Work order:
Beginning at the line that includes "Segment liver.", print each remaining line of the data word for word. Output nothing else.
○ ○ ○ ○
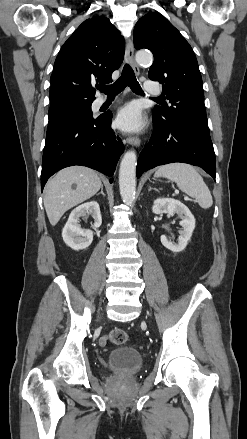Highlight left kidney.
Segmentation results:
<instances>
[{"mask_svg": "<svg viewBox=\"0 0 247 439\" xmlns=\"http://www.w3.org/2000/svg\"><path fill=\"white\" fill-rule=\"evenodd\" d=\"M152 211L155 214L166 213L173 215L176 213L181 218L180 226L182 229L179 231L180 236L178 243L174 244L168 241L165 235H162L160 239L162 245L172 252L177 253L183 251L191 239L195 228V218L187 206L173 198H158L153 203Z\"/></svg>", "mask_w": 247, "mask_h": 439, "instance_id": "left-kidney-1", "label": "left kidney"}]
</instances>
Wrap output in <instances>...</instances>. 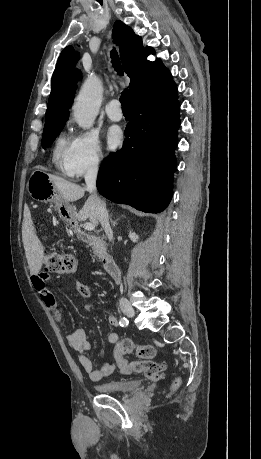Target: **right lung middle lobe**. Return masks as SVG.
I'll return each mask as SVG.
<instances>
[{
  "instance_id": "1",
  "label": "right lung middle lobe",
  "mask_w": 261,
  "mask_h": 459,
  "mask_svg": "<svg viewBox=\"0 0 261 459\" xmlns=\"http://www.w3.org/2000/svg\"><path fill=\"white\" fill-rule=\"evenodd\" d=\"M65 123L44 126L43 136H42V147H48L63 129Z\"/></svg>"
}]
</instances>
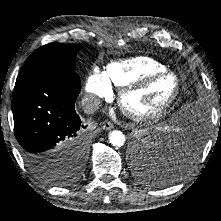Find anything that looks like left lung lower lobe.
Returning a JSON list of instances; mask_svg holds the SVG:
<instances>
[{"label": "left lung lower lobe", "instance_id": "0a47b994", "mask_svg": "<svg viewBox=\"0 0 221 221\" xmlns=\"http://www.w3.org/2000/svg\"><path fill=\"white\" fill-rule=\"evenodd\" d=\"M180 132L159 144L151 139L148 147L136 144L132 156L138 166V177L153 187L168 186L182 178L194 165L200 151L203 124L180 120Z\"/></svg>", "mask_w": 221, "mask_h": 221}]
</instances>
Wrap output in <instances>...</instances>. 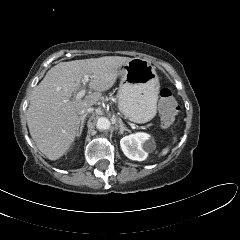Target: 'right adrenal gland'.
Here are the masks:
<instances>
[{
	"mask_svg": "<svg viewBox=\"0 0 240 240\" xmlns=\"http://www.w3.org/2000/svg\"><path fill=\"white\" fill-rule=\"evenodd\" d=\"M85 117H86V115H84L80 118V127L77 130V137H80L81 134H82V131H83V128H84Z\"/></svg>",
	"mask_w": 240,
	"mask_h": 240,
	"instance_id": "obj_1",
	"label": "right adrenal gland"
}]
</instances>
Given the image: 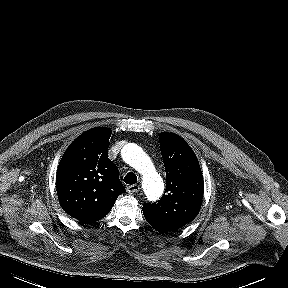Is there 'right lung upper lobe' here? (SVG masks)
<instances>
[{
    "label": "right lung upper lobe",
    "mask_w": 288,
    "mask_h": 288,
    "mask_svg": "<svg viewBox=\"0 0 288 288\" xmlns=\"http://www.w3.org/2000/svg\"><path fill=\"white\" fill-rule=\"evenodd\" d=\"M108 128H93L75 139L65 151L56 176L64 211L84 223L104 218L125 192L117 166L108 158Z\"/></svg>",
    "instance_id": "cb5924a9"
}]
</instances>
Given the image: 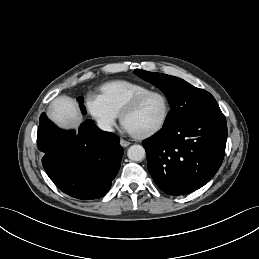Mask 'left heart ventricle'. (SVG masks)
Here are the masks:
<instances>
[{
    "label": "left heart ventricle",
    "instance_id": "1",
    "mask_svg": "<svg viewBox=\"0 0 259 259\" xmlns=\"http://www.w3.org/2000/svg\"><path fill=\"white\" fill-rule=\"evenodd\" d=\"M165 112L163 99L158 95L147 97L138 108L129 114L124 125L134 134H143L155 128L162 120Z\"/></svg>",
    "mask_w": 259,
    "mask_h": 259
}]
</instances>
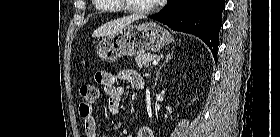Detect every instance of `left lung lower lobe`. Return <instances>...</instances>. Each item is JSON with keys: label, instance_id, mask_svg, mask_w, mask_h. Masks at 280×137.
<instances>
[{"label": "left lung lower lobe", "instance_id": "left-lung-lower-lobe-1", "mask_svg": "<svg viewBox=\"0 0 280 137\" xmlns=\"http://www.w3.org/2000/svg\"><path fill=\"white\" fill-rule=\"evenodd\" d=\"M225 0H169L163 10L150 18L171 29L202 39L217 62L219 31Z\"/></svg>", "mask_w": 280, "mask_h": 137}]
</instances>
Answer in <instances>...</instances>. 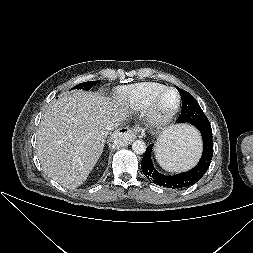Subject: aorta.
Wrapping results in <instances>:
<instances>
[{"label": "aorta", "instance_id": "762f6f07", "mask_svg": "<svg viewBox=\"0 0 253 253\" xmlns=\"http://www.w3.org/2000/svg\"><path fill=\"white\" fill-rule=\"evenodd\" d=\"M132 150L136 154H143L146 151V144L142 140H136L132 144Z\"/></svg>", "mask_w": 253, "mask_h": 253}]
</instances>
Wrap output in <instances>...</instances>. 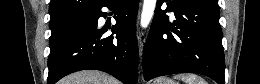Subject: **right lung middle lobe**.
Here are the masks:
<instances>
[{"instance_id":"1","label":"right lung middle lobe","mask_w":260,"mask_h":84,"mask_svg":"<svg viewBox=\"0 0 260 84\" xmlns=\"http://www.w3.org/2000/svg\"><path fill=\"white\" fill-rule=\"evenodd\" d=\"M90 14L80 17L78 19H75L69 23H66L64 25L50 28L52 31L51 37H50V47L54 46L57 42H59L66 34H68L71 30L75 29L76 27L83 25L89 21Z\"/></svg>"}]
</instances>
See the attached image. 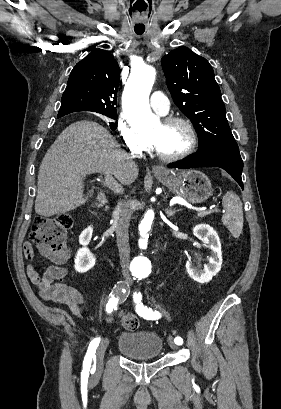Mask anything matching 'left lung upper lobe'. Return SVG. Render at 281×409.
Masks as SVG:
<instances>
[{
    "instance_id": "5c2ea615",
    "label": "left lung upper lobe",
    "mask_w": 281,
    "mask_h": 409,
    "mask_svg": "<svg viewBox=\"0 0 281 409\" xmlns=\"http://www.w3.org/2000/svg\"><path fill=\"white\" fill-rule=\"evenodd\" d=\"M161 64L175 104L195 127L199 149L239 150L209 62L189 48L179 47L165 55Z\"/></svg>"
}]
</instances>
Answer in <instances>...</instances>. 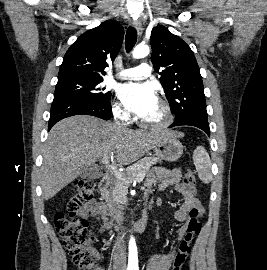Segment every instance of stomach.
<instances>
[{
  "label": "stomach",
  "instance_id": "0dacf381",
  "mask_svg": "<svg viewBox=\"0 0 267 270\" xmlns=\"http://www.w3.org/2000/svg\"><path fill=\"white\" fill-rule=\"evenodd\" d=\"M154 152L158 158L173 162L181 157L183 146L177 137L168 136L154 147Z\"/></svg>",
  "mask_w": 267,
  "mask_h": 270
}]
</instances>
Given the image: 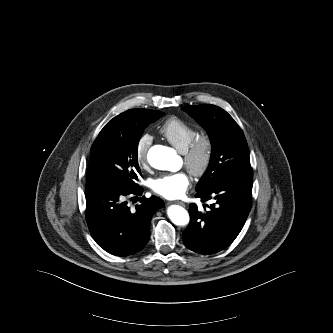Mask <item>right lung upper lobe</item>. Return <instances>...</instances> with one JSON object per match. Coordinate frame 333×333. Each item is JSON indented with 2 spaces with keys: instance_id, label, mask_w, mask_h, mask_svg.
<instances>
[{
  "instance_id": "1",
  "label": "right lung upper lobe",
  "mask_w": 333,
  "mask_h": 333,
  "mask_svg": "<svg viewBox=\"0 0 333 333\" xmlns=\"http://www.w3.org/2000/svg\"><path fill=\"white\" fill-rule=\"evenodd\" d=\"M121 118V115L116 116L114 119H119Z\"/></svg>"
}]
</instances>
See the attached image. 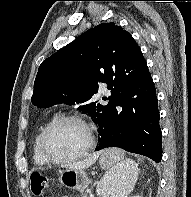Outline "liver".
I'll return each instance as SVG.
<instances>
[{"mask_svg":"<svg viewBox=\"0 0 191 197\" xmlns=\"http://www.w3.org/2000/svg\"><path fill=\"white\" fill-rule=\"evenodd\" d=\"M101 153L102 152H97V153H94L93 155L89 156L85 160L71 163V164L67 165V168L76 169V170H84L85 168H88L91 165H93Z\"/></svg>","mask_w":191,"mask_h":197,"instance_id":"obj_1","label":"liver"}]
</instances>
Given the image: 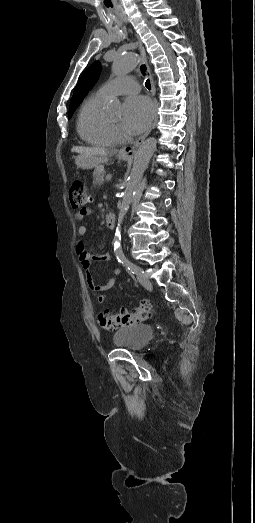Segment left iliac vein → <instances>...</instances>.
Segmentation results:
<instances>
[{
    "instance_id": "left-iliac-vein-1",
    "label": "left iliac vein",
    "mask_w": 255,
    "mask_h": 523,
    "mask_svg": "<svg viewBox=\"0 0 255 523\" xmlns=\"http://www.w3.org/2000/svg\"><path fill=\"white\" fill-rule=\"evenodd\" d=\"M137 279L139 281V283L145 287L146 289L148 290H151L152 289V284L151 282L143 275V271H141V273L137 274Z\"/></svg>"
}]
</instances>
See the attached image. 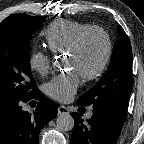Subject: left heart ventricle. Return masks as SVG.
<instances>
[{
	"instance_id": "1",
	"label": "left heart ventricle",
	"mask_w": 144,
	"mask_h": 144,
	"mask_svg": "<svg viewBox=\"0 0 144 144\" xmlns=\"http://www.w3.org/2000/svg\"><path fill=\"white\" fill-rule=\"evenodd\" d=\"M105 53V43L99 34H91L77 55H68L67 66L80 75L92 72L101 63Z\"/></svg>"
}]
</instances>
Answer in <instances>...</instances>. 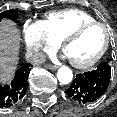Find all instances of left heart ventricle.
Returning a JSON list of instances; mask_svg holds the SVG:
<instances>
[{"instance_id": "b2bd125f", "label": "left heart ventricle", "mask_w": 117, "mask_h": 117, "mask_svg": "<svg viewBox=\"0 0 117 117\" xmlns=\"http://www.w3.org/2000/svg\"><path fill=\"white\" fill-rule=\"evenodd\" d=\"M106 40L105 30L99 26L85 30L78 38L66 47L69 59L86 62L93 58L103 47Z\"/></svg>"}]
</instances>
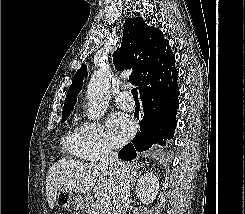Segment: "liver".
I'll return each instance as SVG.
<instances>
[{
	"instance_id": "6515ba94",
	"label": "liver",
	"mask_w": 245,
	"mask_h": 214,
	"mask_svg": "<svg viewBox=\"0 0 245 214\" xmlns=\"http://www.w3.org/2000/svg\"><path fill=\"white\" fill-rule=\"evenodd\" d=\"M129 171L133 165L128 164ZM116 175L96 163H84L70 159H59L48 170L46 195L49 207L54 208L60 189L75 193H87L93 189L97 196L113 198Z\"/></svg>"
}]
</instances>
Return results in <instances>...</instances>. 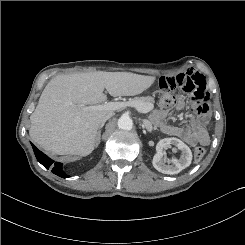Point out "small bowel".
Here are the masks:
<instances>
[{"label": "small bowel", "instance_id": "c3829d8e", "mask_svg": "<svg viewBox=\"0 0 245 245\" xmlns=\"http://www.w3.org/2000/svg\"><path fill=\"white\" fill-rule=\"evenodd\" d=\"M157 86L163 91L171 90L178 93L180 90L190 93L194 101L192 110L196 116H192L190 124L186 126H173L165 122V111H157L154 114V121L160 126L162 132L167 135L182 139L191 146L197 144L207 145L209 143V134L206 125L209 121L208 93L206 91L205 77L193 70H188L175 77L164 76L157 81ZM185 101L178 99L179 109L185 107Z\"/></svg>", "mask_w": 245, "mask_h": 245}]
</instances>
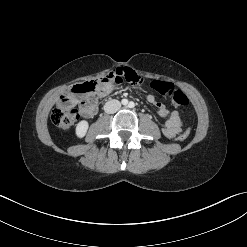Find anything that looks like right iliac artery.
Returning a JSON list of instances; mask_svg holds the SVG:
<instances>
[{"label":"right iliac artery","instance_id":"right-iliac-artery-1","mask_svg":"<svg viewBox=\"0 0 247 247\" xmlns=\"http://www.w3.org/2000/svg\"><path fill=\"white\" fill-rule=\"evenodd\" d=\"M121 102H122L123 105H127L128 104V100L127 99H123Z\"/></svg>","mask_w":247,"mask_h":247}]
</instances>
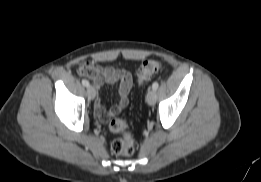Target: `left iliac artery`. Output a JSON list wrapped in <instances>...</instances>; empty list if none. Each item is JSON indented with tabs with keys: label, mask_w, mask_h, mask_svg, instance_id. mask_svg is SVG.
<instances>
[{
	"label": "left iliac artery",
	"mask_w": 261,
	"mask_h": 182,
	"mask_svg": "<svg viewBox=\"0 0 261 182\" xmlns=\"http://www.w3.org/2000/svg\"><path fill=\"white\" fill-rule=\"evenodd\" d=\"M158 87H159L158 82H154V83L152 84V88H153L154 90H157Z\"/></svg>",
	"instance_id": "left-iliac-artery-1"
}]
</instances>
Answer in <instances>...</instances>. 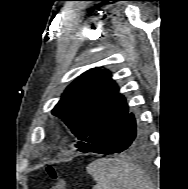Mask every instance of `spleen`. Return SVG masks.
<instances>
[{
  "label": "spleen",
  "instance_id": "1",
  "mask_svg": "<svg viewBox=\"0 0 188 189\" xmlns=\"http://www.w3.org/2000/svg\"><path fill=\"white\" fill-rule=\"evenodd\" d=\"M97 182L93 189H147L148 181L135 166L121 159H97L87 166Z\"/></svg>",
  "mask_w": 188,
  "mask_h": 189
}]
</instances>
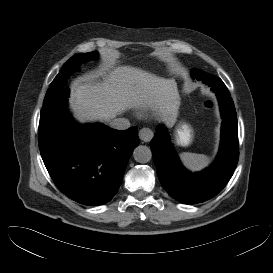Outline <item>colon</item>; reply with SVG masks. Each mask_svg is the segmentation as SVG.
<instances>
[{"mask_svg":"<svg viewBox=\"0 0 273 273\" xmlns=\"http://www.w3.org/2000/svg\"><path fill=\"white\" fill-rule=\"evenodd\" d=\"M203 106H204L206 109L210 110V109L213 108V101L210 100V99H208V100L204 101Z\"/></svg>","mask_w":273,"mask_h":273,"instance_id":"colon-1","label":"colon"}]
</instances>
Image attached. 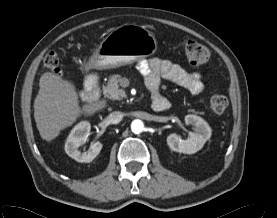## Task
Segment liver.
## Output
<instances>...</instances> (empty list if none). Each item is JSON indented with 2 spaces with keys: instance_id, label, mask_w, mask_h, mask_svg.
○ ○ ○ ○
Response area:
Segment liver.
## Output
<instances>...</instances> (empty list if none). Each item is JSON indented with 2 spaces with keys: instance_id, label, mask_w, mask_h, mask_svg.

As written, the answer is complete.